In our ageing society, the demand for care is increasing. Therefore, it is foreseen that robots can help elderly to keep living independently. However, due to the unstructured and dynamic environment, human assistance will often be required for manipulation tasks. While the robot can navigate autonomously, it does not know where to go for telemanipulation tasks.
Methods have been developed that position a robot for autonomous manipulation. But with telemanipulation, there are fewer acceptable base poses due to human and telemanipulation limitations. The objective of this study is to design and evaluate a positioning model, the Inverse Telemanipulation Capability Map (ITCM), which includes these constraints. A scoring metric is used based on manipulability and task visibility. Six participants did a pick-and-place task with the robot in a base pose used by an expert (Expert), in the lowest (ITCM-low) and the highest scoring base pose (ITCM-high).
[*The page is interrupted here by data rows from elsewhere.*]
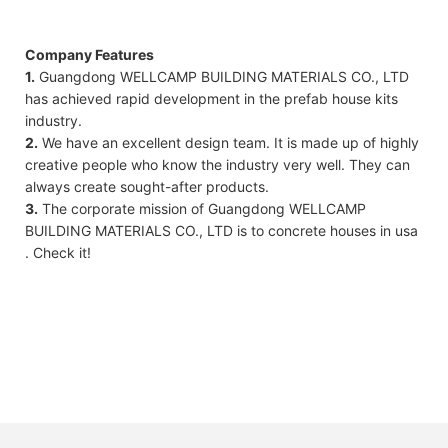
Company Features
1.
Guangdong WELLCAMP BUILDING MATERIALS CO., LTD
has achieved rapid development in the prefab house kits
industry.
2.
We have an excellent design team. It is made up of highly
creative people who know the industry very well. They can
always create sought-after products.
3.
The corporate mission of Guangdong WELLCAMP
BUILDING MATERIALS CO., LTD is to concrete houses in usa
. Check it!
The results show an increase in completion time of 71% from the ITCM-high to ITCM-low condition and the effort metrics are around one and a half times higher. Between the ITCM-high and Expert conditions no differences were found in the metrics. But participants also reported that the task was less or equally difficult in the ITCM-high condition.
It is concluded that the ITCM model is a good predictor for the telemanipulation advantageousness of a base pose and even the lowest scoring pose is acceptable. It can thus successfully be used to select navigational goals for semi-autonomous mobile manipulators.